▶ **Work required**
A word-for-word copy of the lines from the one holding "Lumabas na 91% ng mga nakolektang basura ay" through the final line of the records below is the only output asked for.

*** Begin section ***

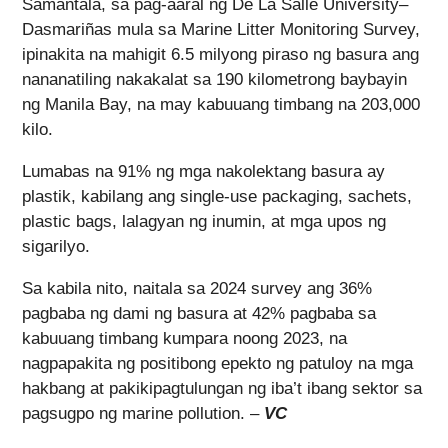
Samantala, sa pag-aaral ng De La Salle University–
Dasmariñas mula sa Marine Litter Monitoring Survey,
ipinakita na mahigit 6.5 milyong piraso ng basura ang
nananatiling nakakalat sa 190 kilometrong baybayin
ng Manila Bay, na may kabuuang timbang na 203,000
kilo.
Lumabas na 91% ng mga nakolektang basura ay
plastik, kabilang ang single-use packaging, sachets,
plastic bags, lalagyan ng inumin, at mga upos ng
sigarilyo.
Sa kabila nito, naitala sa 2024 survey ang 36%
pagbaba ng dami ng basura at 42% pagbaba sa
kabuuang timbang kumpara noong 2023, na
nagpapakita ng positibong epekto ng patuloy na mga
hakbang at pakikipagtulungan ng iba’t ibang sektor sa
pagsugpo ng marine pollution. –
VC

*** End section ***

▶ **Task response**
Lumabas na 91% ng mga nakolektang basura ay
plastik, kabilang ang single-use packaging, sachets,
plastic bags, lalagyan ng inumin, at mga upos ng
sigarilyo.
Sa kabila nito, naitala sa 2024 survey ang 36%
pagbaba ng dami ng basura at 42% pagbaba sa
kabuuang timbang kumpara noong 2023, na
nagpapakita ng positibong epekto ng patuloy na mga
hakbang at pakikipagtulungan ng iba’t ibang sektor sa
pagsugpo ng marine pollution. –
VC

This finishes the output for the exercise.